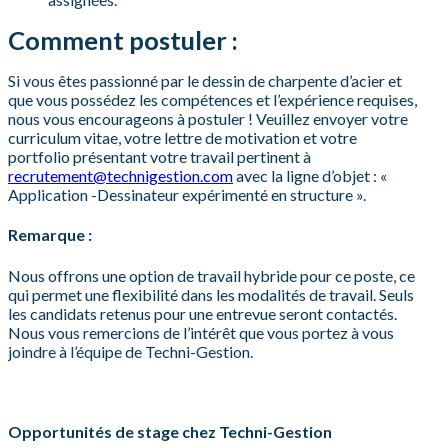
Comment postuler :
Si vous êtes passionné par le dessin de charpente d’acier et
que vous possédez les compétences et l’expérience requises,
nous vous encourageons à postuler ! Veuillez envoyer votre
curriculum vitae, votre lettre de motivation et votre
portfolio présentant votre travail pertinent à
recrutement@technigestion.com
avec la ligne d’objet : «
Application -Dessinateur expérimenté en structure ».
Remarque :
Nous offrons une option de travail hybride pour ce poste, ce
qui permet une flexibilité dans les modalités de travail. Seuls
les candidats retenus pour une entrevue seront contactés.
Nous vous remercions de l’intérêt que vous portez à vous
joindre à l’équipe de Techni-Gestion.
Opportunités de stage chez Techni-Gestion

--------------------

Exercise aim:
Leave the images aside and return the records above exactly as written.

Task output:
Comment postuler :
Si vous êtes passionné par le dessin de charpente d’acier et
que vous possédez les compétences et l’expérience requises,
nous vous encourageons à postuler ! Veuillez envoyer votre
curriculum vitae, votre lettre de motivation et votre
portfolio présentant votre travail pertinent à
recrutement@technigestion.com
avec la ligne d’objet : «
Application -Dessinateur expérimenté en structure ».
Remarque :
Nous offrons une option de travail hybride pour ce poste, ce
qui permet une flexibilité dans les modalités de travail. Seuls
les candidats retenus pour une entrevue seront contactés.
Nous vous remercions de l’intérêt que vous portez à vous
joindre à l’équipe de Techni-Gestion.
Opportunités de stage chez Techni-Gestion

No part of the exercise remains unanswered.